I saved up to charter an armoured private hire from a company with a solid rating. I was a little concerned when it turned up with driver and guard, but they assured me it was a precaution: one of the reasons they had such a good rating.
When I asked about the lack of bulldozer blade, they explained that it had become unnecessary for the area – they would follow the bus route!
Quite frankly, given the money I’d spent, I lost it: “There haven’t been buses since they enclosed and secured the rail lines! What’s your game?”
“Sir, please take a seat, and we’ll explain as we go. Standing around is still chargeable.”
I settled into the seat and the driver dropped the privacy screen between compartments. He talked as we wove our way through the morning traffic.
“It started eight months ago. A regular run reported a clear route into one of the worst areas. Video showed the road had been properly cleared, too. The wreckage was back from the carriageway. We wrote it off as a Domestic Army intervention.
But over the next few weeks, other routes were cleared. Also, some of our regular pickups on those routes stopped calling. It was strange. We checked with allied firms, and they had the same problem.”
The guard took over the story: “One evening, one of ours was limping back after an ambush when another mob finished the job. With the driver KO’d, my mate Abel is down to praying. Suddenly, the crazies leg it. He hears a big noise, then a bloke in honest-to-god platemail knocks on his window and asks if they’d like a lift!
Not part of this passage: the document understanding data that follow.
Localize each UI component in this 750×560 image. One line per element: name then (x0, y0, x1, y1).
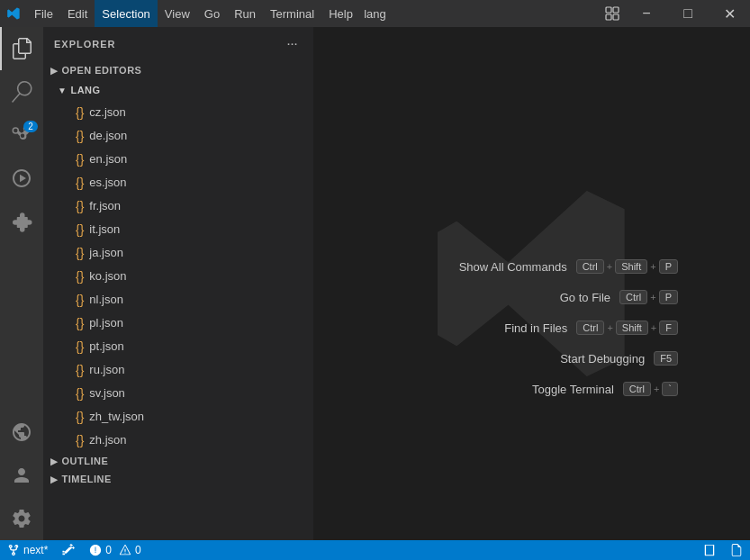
shortcut-label-find: Find in Files (504, 321, 567, 335)
key-f-3: F (659, 321, 678, 335)
notification-icon (730, 544, 743, 556)
activity-run[interactable] (0, 157, 43, 200)
file-name: pl.json (89, 313, 123, 333)
outline-section: ▶ OUTLINE (43, 452, 313, 470)
file-name: zh_tw.json (89, 407, 144, 427)
shortcut-keys-terminal: Ctrl + ` (623, 382, 678, 396)
file-name: es.json (89, 173, 126, 193)
file-item[interactable]: {} sv.json (43, 382, 313, 405)
statusbar-branch-name: next* (23, 544, 48, 556)
file-item[interactable]: {} zh.json (43, 429, 313, 452)
file-item[interactable]: {} ja.json (43, 241, 313, 265)
svg-rect-2 (606, 14, 611, 20)
file-name: ja.json (89, 243, 123, 263)
json-file-icon: {} (76, 220, 84, 239)
statusbar-notification[interactable] (723, 540, 750, 560)
outline-header[interactable]: ▶ OUTLINE (43, 452, 313, 470)
window-controls: − □ ✕ (626, 0, 750, 27)
file-item[interactable]: {} pl.json (43, 312, 313, 335)
shortcut-row-terminal: Toggle Terminal Ctrl + ` (459, 382, 678, 396)
file-name: pt.json (89, 337, 123, 357)
close-button[interactable]: ✕ (709, 0, 750, 27)
key-backtick: ` (662, 382, 678, 396)
file-item[interactable]: {} ru.json (43, 358, 313, 382)
open-editors-header[interactable]: ▶ OPEN EDITORS (43, 61, 313, 79)
file-list: {} cz.json {} de.json {} en.json {} es.j… (43, 101, 313, 452)
new-folder-button[interactable] (254, 82, 270, 98)
menu-view[interactable]: View (158, 0, 197, 27)
activity-accounts[interactable] (0, 454, 43, 497)
svg-rect-1 (613, 7, 619, 13)
explorer-section: ▶ OPEN EDITORS ▼ LANG (43, 61, 313, 540)
json-file-icon: {} (76, 290, 84, 310)
key-shift-3: Shift (616, 321, 648, 335)
file-item[interactable]: {} nl.json (43, 288, 313, 312)
refresh-button[interactable] (272, 82, 288, 98)
activity-settings[interactable] (0, 497, 43, 540)
statusbar-errors[interactable]: 0 0 (82, 540, 148, 560)
key-ctrl-2: Ctrl (619, 290, 647, 304)
collapse-button[interactable] (290, 82, 306, 98)
lang-chevron: ▼ (58, 86, 67, 95)
file-name: it.json (89, 220, 120, 239)
file-name: nl.json (89, 290, 123, 310)
file-item[interactable]: {} de.json (43, 124, 313, 148)
menu-help[interactable]: Help (321, 0, 360, 27)
activity-source-control[interactable]: 2 (0, 113, 43, 157)
key-ctrl-4: Ctrl (623, 382, 651, 396)
menu-terminal[interactable]: Terminal (263, 0, 321, 27)
json-file-icon: {} (76, 360, 84, 380)
json-file-icon: {} (76, 103, 84, 122)
file-item[interactable]: {} fr.json (43, 194, 313, 218)
sidebar-header-actions: ··· (283, 34, 303, 54)
sidebar-more-button[interactable]: ··· (283, 34, 303, 54)
file-item[interactable]: {} ko.json (43, 265, 313, 288)
layout-button[interactable] (599, 0, 626, 27)
shortcut-keys-commands: Ctrl + Shift + P (576, 259, 678, 274)
source-control-badge: 2 (23, 121, 38, 132)
json-file-icon: {} (76, 173, 84, 193)
svg-rect-0 (606, 7, 611, 13)
menu-file[interactable]: File (27, 0, 60, 27)
maximize-button[interactable]: □ (667, 0, 709, 27)
file-item[interactable]: {} en.json (43, 148, 313, 171)
file-name: en.json (89, 149, 127, 169)
activity-search[interactable] (0, 70, 43, 113)
menu-run[interactable]: Run (227, 0, 263, 27)
shortcut-row-file: Go to File Ctrl + P (459, 290, 678, 304)
minimize-button[interactable]: − (626, 0, 667, 27)
app-icon (0, 0, 27, 27)
statusbar-branch[interactable]: next* (0, 540, 55, 560)
file-item[interactable]: {} cz.json (43, 101, 313, 124)
file-name: de.json (89, 126, 127, 146)
shortcut-label-debug: Start Debugging (560, 352, 645, 366)
shortcut-row-debug: Start Debugging F5 (459, 351, 678, 366)
json-file-icon: {} (76, 337, 84, 357)
editor-area: Show All Commands Ctrl + Shift + P Go to… (313, 27, 750, 540)
file-item[interactable]: {} it.json (43, 218, 313, 241)
shortcut-label-file: Go to File (560, 291, 610, 304)
window-title: lang (364, 7, 386, 21)
file-item[interactable]: {} zh_tw.json (43, 405, 313, 429)
key-shift-1: Shift (615, 259, 647, 274)
new-file-button[interactable] (236, 82, 252, 98)
lang-folder-header[interactable]: ▼ LANG (43, 79, 313, 101)
file-item[interactable]: {} es.json (43, 171, 313, 194)
timeline-header[interactable]: ▶ TIMELINE (43, 470, 313, 488)
statusbar-sync[interactable] (55, 540, 82, 560)
activity-remote[interactable] (0, 411, 43, 454)
key-f15: F5 (654, 351, 678, 366)
json-file-icon: {} (76, 430, 84, 450)
menu-edit[interactable]: Edit (60, 0, 95, 27)
shortcut-keys-find: Ctrl + Shift + F (576, 321, 678, 335)
timeline-label: TIMELINE (62, 474, 112, 484)
activity-extensions[interactable] (0, 200, 43, 243)
file-item[interactable]: {} pt.json (43, 335, 313, 358)
statusbar-remote[interactable] (696, 540, 723, 560)
warning-icon (119, 544, 131, 556)
file-name: cz.json (89, 103, 125, 122)
titlebar: File Edit Selection View Go Run Terminal… (0, 0, 750, 27)
activity-explorer[interactable] (0, 27, 43, 70)
menu-go[interactable]: Go (197, 0, 227, 27)
menu-selection[interactable]: Selection (95, 0, 157, 27)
Turns out the armoured geezer works for James, who runs the bus. Now, don’t get the wrong idea. This ‘bus’ looks more like an armoured locomotive on dump truck wheels. Got a bucket and jib up front to clear the way, steam cannons to clear the bandits, and a passenger compartment with hand-stitched curtains and a craft stall! And the ‘knights’. Bunch of mad women and men who act as enforcers. James likes his routes clear, and not just the roads. He says: ‘a bus is useless without passengers. People need to get on safely’. The knights come down hard on anyone who messes with the route or places nearby. He’s got a decent run, from town centre to Bluewater Fields. People pay what they can. He gets a subsidy from the retailers in the Fields and the borough councils. He says he’ll have a second bus next year. All built local, from salvaged bits, like the first one.”
Grandma introduced me to Elgin, who’d taken the bus to ‘pop over’ for tea. I contacted the hire company and cancelled. Elgin and I took the bus back. I was dropped off at a civil transit station. Got cookies and lemonade from the craft stall, too.
I’m going to be seeing Grandma more often. I’m also toying with the idea of helping with the Bus Three Project. Grandma laughed her head off when I said that community was coming back, and was bringing armoured steam-buses.